13 Replies to “Radxa ROCK 5C (Lite) SBC features Rockchip RK3588S2 or RK3582 SoC, WiFi 6, Raspberry Pi PCIe FFC connector”

  1. The great thing about this RK3582 is the missing GPU. The GPU on RK3588 cant run with just free software and require a huge closed source software blob. Current reports are that you can more often get all CPU cores working on the SoC but the GPU is really broken.
    You still have a 8k HDMI output and so on with GPU disabled/broken.

    Its a great product for people who would like to run the RK358* with most possible amount of free software.
    (You can run a normal RK3588 with GPU disabled and have same result, but that would be waste of ASIC when you can also take the version with already broken GPU and use that one)

      1. What else with less then 10nm manufacturing could be chosen for a modern desktop replacement computer that run without a ram blob and with everything else free?
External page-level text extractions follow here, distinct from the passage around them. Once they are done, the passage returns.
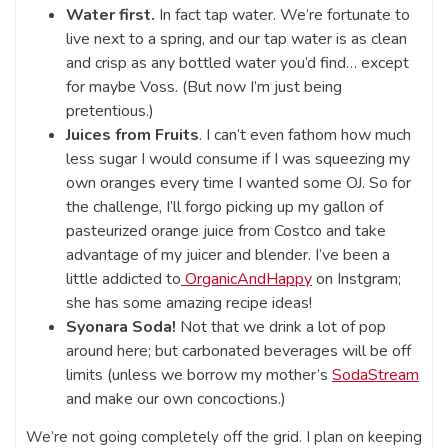
Water first.
In fact tap water. We’re fortunate to
live next to a spring, and our tap water is as clean
and crisp as any bottled water you’d find… except
for maybe Voss. (But now I’m just being
pretentious.)
Juices from Fruits
. I can’t even fathom how much
less sugar I would consume if I was squeezing my
own oranges every time I wanted some OJ. So for
the challenge, I’ll forgo picking up my gallon of
pasteurized orange juice from Costco and take
advantage of my juicer and blender. I’ve been a
little addicted to
OrganicAndHappy
on Instgram;
she has some amazing recipe ideas!
Syonara Soda!
Not that we drink a lot of pop
around here; but carbonated beverages will be off
limits (unless we borrow my mother’s
SodaStream
and make our own concoctions.)
We’re not going completely off the grid. I plan on keeping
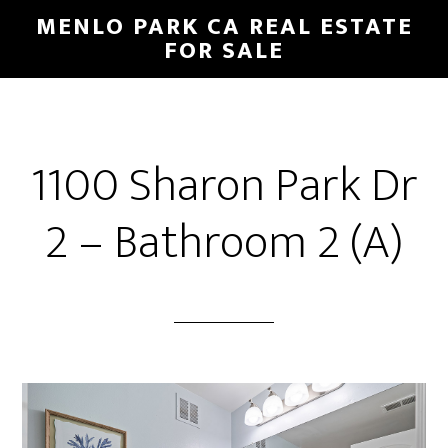
Skip
Skip
MENLO PARK CA REAL ESTATE
to
to
FOR SALE
main
primary
content
sidebar
1100 Sharon Park Dr
2 – Bathroom 2 (A)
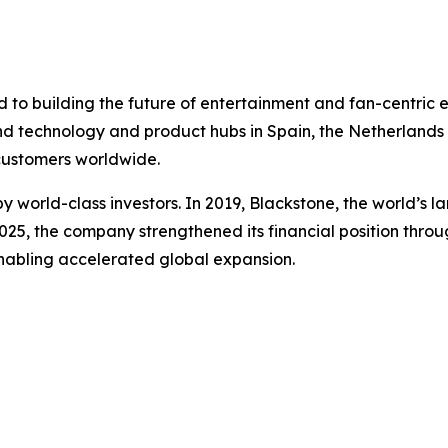
to building the future of entertainment and fan-centric 
nd technology and product hubs in Spain, the Netherlands a
 customers worldwide.
 world-class investors. In 2019, Blackstone, the world’s 
 2025, the company strengthened its financial position throu
enabling accelerated global expansion.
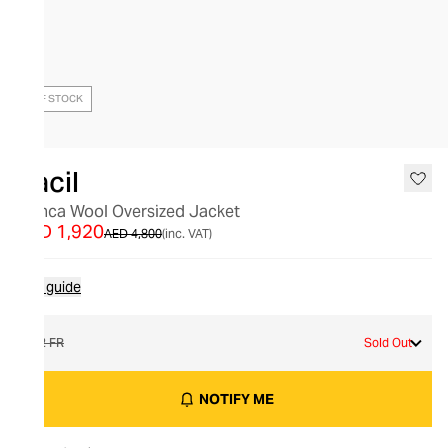
OUT OF STOCK
Racil
Bianca Wool Oversized Jacket
AED 1,920
AED 4,800
(inc. VAT)
Size guide
42 FR
Sold Out
NOTIFY ME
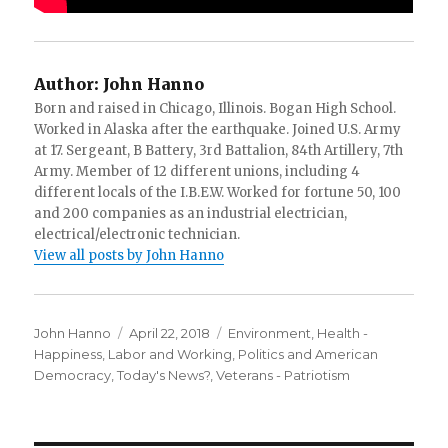
Author:
John Hanno
Born and raised in Chicago, Illinois. Bogan High School.
Worked in Alaska after the earthquake. Joined U.S. Army
at 17. Sergeant, B Battery, 3rd Battalion, 84th Artillery, 7th
Army. Member of 12 different unions, including 4
different locals of the I.B.E.W. Worked for fortune 50, 100
and 200 companies as an industrial electrician,
electrical/electronic technician.
View all posts by John Hanno
Author
Posted
Categories
John Hanno
April 22, 2018
Environment
,
Health -
on
Happiness
,
Labor and Working
,
Politics and American
Democracy
,
Today's News?
,
Veterans - Patriotism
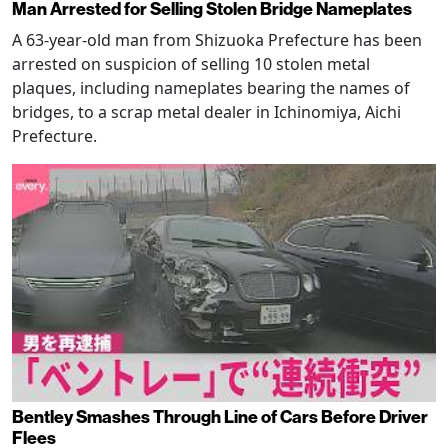
Man Arrested for Selling Stolen Bridge Nameplates
A 63-year-old man from Shizuoka Prefecture has been
arrested on suspicion of selling 10 stolen metal
plaques, including nameplates bearing the names of
bridges, to a scrap metal dealer in Ichinomiya, Aichi
Prefecture.
Bentley Smashes Through Line of Cars Before Driver
Flees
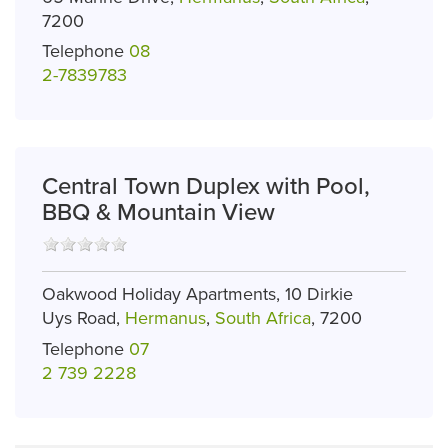
7200
Telephone
08
2-7839783
Central Town Duplex with Pool,
BBQ & Mountain View
Oakwood Holiday Apartments, 10 Dirkie
Uys Road,
Hermanus
,
South Africa
, 7200
Telephone
07
2 739 2228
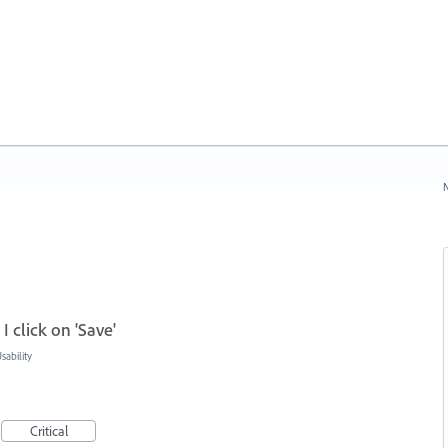
N
I click on 'Save'
ability
Critical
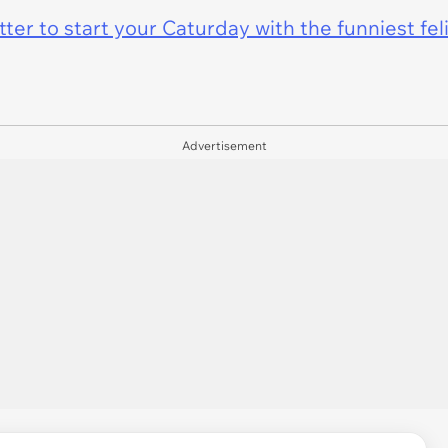
er to start your Caturday with the funniest fel
Advertisement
  2. Still can’t access the Aliexpress products from France. I see the store and categories but they’re all empty. Dear Radxa, could you please keep some 1GB version available for those not fortunate enough to be able to purchase already 😉

  3. Having a SBC without GPU is actually very good idea because you do not need to:
    – wait several year for full support
    – your destop experience will not broken with next distro upgrade
    – you have zero expectations so you more likely will not be frustrated
    – when you upgrade to new SoC also without GPU you cannot say why they are making same mistakes again and agin and my 2k screen is not supported when they declare 32k screen support

    1. [ me being not aware of any Linux distro with ability for easily switching on|off the GPU acceleration for desktop graphical user interface, but also not inside demanding graphic intense programs. Seems A76 cores are very capable of replacing GPU functionality to some extent. ]

      1. When Cinnamon desktop reports it is running in software mode then it is bad. Or Mozilla Firefox without GPU acceleration is sluggish on these Arm-based computers.
        Yes, A76 cores are very capable but I am not sure if Lite version still has JPEG engine and full 2D engine.

        1. Indeed. High quality video playback would often be sluggish, not to mention how hard the CPU would have to run to achieve half decent results. This means higher temps and also more power draw.

          I get the argument that waiting ages for full GPU support is more than a pain, having at least some available is still very preferable for me.

          Granted that if your applications don’t need GPU support there could be advantages from the lower cost but for the average home user I suspect that it’s absence would put most off because of the all round use that would be required, especially if what came before did have such functionality by default.